In November of 2021, I read Daniel Henderson’s CPM article WRITE IT UP (ON THE WALL). Henderson wrote: “For years I sensed that something about using VNPS might transform my classes, but failed to fully grasp it. I humbly suggest you also make VNPSs your default work setting.” I remember reading it but not taking action. I failed to fully grasp what it would look like in the classroom or how I would implement it. Looking back, I realize I was missing the boat. Until now.
Regardless of the course, there is no limit to problems that need to be solved up on the wall. It is remarkable what happens in class when students can see what other teams are thinking. Students come into the room telling me that they hope we are working on whiteboards that day. They are much more likely to take risks and make mistakes.

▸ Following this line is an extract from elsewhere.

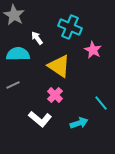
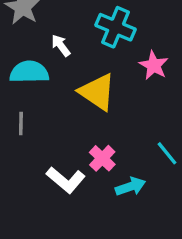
gray line: (13, 85) -> (21, 123), turned -64
pink cross: (55, 95) -> (102, 158), moved

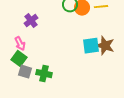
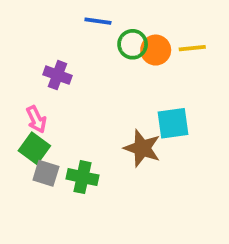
purple cross: (31, 21) -> (57, 75), turned -32
brown star: (105, 46) -> (142, 148), moved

When we work vertically, our most typical workflow involves the 4-person, 4-marker challenge or 2up/2down. The 4-person, 4-marker challenge means that everyone on the team gets a different color marker. The challenge is to have each person contribute thinking towards a particular problem. Teams sit when they are finished and we debrief as a class: we look for multiple solving methods and celebrate teams who were able to incorporate each color (person). 2up/2down means that two students go to the whiteboard and two students remain seated. The students standing work the problem as a pair and the students sitting work it individually. They can use the rest of the whiteboards for hints or tips to start the problem. When the standing students are finished, they “tag in” (WWE reference) the other two team members and switch spots. They sit down, and the others get up.
It is not perfect, and I am still learning as I go, but you can tell a difference in our mathematical conversations and confidence. It feels like a new wave of mathematics. Maybe it is because I am finally on the boat.